Благословил жгучие очи царя, но не удержался, слезу пустил:

— Пьян я, Петр Алексеевич… прости меня Господи…

— Попрошу — простит. Иль не уважит царя?

Маленько отдышался, ответил с меньшей кротостью:

— Для Господа все едины — что цари, что смерды последние, поелику…

— Поелику — не гневи! — взмахнул он по привычке дубиной, которая только для смеха и называлась тростью. — Я-то тебя прощу, за твою великую ученость, а тот, кто будет после меня?..

Саженным, никому и ничему не подвластным шагом, словно и не баливал, зашагал дальше, к своим поставившим на землю ушат и вытянувшимся преображенцам, а Феофан тогда горестно отметил: «Титан с дубиной самодержавной, а спина-то горбится…» И лицо ему не понравилось: одутловатое, землистое. Да ведь царю что, и горюшка мало: сам из ушата заветной кружицей испил и каждому преображенцу из собственной руки поднес. Преображенцев, как ни крепки, и без того шатает, а царю в таком доверии не откажешь. По жидким, еще молодым аллеям Летнего сада понеслось: «Виват! Виват! Виват!..»

Это было последнее свидание с Петром Алексеевичем…

Вскоре из-под часто ломавшегося пера вырвались горестные строки: «Что се есть? До чего мы дожили, о россиане? Что видим? Что делаем? Петра Великого погребаем!»

Все это мигом вспомнилось при взгляде на засмурневшего Алешку Розума, которому что-то нашептывают драчуны-кадетики… Горечь у хлопца была спотайная. Долго в себе держал — да не удержал. Натура груба, а душа-то мягкая. Издали, из своего укромного кабинетика Феофан Прокопович принялся утешать:

— Бог даст, Бог даст, и без царя Петра носом в землю не ткнемся… Дубинка ли царская, трость ли герцогская — терпи. Не изволь перечить. Жизнь твоя понюшки табаку не стоит…

Он достал осыпанную алмазами табакерку, подарок Анны Иоанновны при восшествии на престол, но баловаться табачком передумал…

Опять задумался. Накрепко.

Про оторванный рукавчик виршеплета Алексашки Сумарокова, конечно, напрочь позабыл.

V

Не забыл про то сам Алексей.

Он достал черный, отороченный серебряным галуном рукавчик и внимательно осмотрел его. Разговоры про дрянное сукно, которое купчики-голубчики поставляют для армии, доходили и до такой глуши, как церковный клирос. Но здесь сукно нигде не порвалось, выдержало пастушью руку — не выдержали нитки. Из этого Алексей заключил: сукно-то не чета нашенскому, из-за морей, а вот нитки сучили какие-нибудь чухонки.

— Богдано, — кивнул он другу, — сыщи ниток, что от протопопово ряски осталось. Гарные нитцы!

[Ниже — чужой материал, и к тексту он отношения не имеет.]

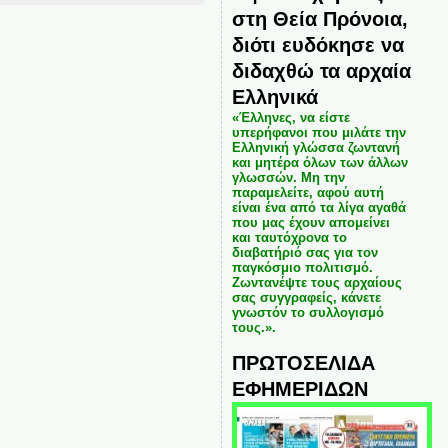
στη Θεία Πρόνοια,
διότι ευδόκησε να
διδαχθώ τα αρχαία
Ελληνικά
«Έλληνες, να είστε
υπερήφανοι που μιλάτε την
Ελληνική γλώσσα ζωντανή
και μητέρα όλων των άλλων
γλωσσών. Μη την
παραμελείτε, αφού αυτή
είναι ένα από τα λίγα αγαθά
που μας έχουν απομείνει
και ταυτόχρονα το
διαβατήριό σας για τον
παγκόσμιο πολιτισμό.
Ζωντανέψτε τους αρχαίους
σας συγγραφείς, κάνετε
γνωστόν το συλλογισμό
τους.».
ΠΡΩΤΟΣΕΛΙΔΑ
ΕΦΗΜΕΡΙΔΩΝ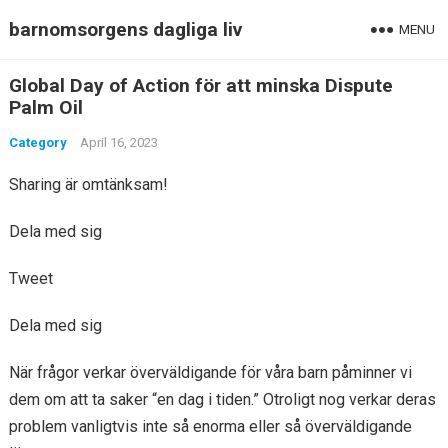
barnomsorgens dagliga liv
MENU
Global Day of Action för att minska Dispute
Palm Oil
Category
April 16, 2023
Sharing är omtänksam!
Dela med sig
Tweet
Dela med sig
När frågor verkar överväldigande för våra barn påminner vi
dem om att ta saker “en dag i tiden.” Otroligt nog verkar deras
problem vanligtvis inte så enorma eller så överväldigande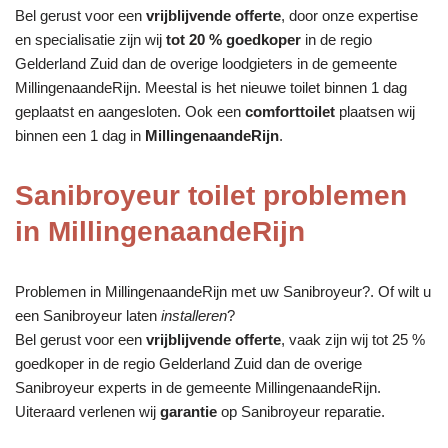
Bel gerust voor een
vrijblijvende offerte
, door onze expertise
en specialisatie zijn wij
tot 20 % goedkoper
in de regio
Gelderland Zuid dan de overige loodgieters in de gemeente
MillingenaandeRijn. Meestal is het nieuwe toilet binnen 1 dag
geplaatst en aangesloten. Ook een
comforttoilet
plaatsen wij
binnen een 1 dag in
MillingenaandeRijn
.
Sanibroyeur toilet problemen
in MillingenaandeRijn
Problemen in MillingenaandeRijn met uw Sanibroyeur?. Of wilt u
een Sanibroyeur laten
installeren
?
Bel gerust voor een
vrijblijvende offerte
, vaak zijn wij tot 25 %
goedkoper in de regio Gelderland Zuid dan de overige
Sanibroyeur experts in de gemeente MillingenaandeRijn.
Uiteraard verlenen wij
garantie
op Sanibroyeur reparatie.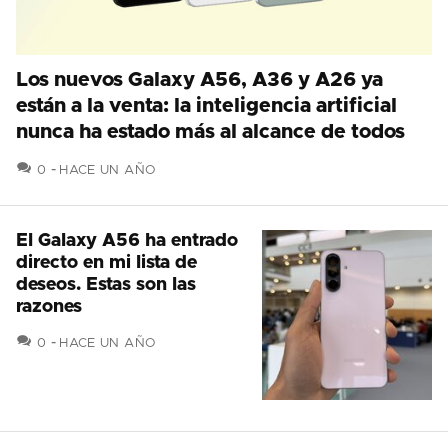
Los nuevos Galaxy A56, A36 y A26 ya
están a la venta: la inteligencia artificial
nunca ha estado más al alcance de todos
COMENTARIOS
0
HACE UN AÑO
El Galaxy A56 ha entrado
directo en mi lista de
deseos. Estas son las
razones
COMENTARIOS
0
HACE UN AÑO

Шили, конечно, не они, неумеки, а настоящий портняжка, — они только по наказу здешнего протопопа Иллариона присматривали, чтоб не подменили да не пропили чего. Все обрезки и остаток ниток в мешочек сложили — мало ли, порвется хорошая ряска, чинить заставят, тут уж без всяких портных.

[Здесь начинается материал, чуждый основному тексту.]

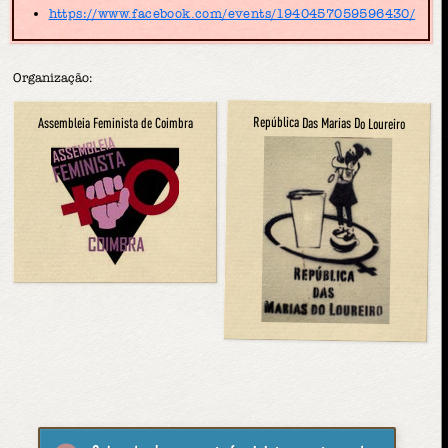
https://www.facebook.com/events/1940457059596430/
Organização:
República Das Marias Do Loureiro
Assembleia Feminista de Coimbra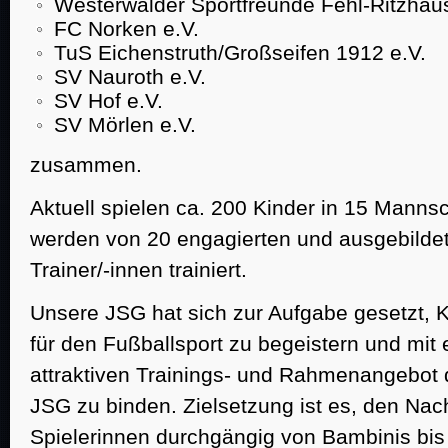
Westerwälder Sportfreunde Fehl-Ritzhau
FC Norken e.V.
TuS Eichenstruth/Großseifen 1912 e.V.
SV Nauroth e.V.
Startseite
Meine JSG
JSG Wolfstein Jugendkonzept
SV Hof e.V.
SV Mörlen e.V.
zusammen.
Aktuell spielen ca. 200 Kinder in 15 Manns
werden von 20 engagierten und ausgebilde
Trainer/-innen trainiert.
Unsere JSG hat sich zur Aufgabe gesetzt, 
für den Fußballsport zu begeistern und mit
attraktiven Trainings- und Rahmenangebot 
JSG zu binden. Zielsetzung ist es, den Na
Spielerinnen durchgängig von Bambinis bis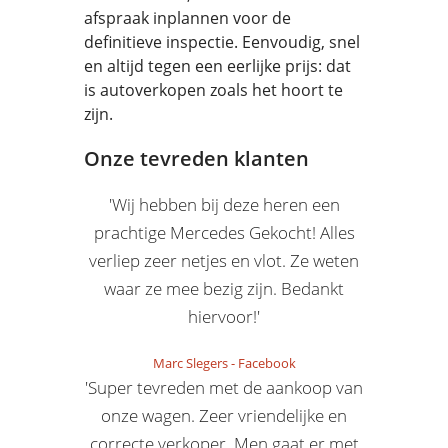
afspraak inplannen voor de
definitieve inspectie. Eenvoudig, snel
en altijd tegen een eerlijke prijs: dat
is autoverkopen zoals het hoort te
zijn.
Onze tevreden klanten
'Wij hebben bij deze heren een
prachtige Mercedes Gekocht! Alles
verliep zeer netjes en vlot. Ze weten
waar ze mee bezig zijn. Bedankt
hiervoor!'
Marc Slegers
-
Facebook
'Super tevreden met de aankoop van
onze wagen. Zeer vriendelijke en
correcte verkoper. Men gaat er met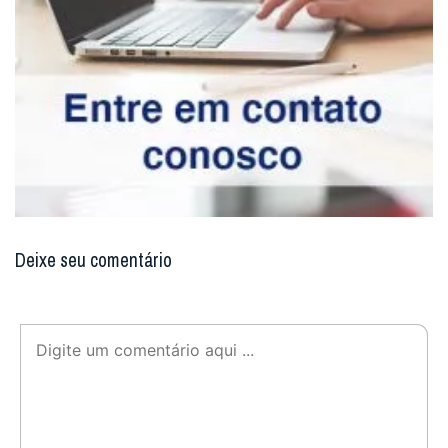
Deixe seu comentário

Алексей нитки смотал в куколь и сунул в карман своего полусолдатского кафтана. Одевали их на гроши, что пошилось и оделось, наверняка из обрезков солдатских кафтанов, — швов больше, чем надо. Но под холщовую подкладку кудели было набито немало.

3

Кошт (устар.) — содержание, пропитание, иждивение.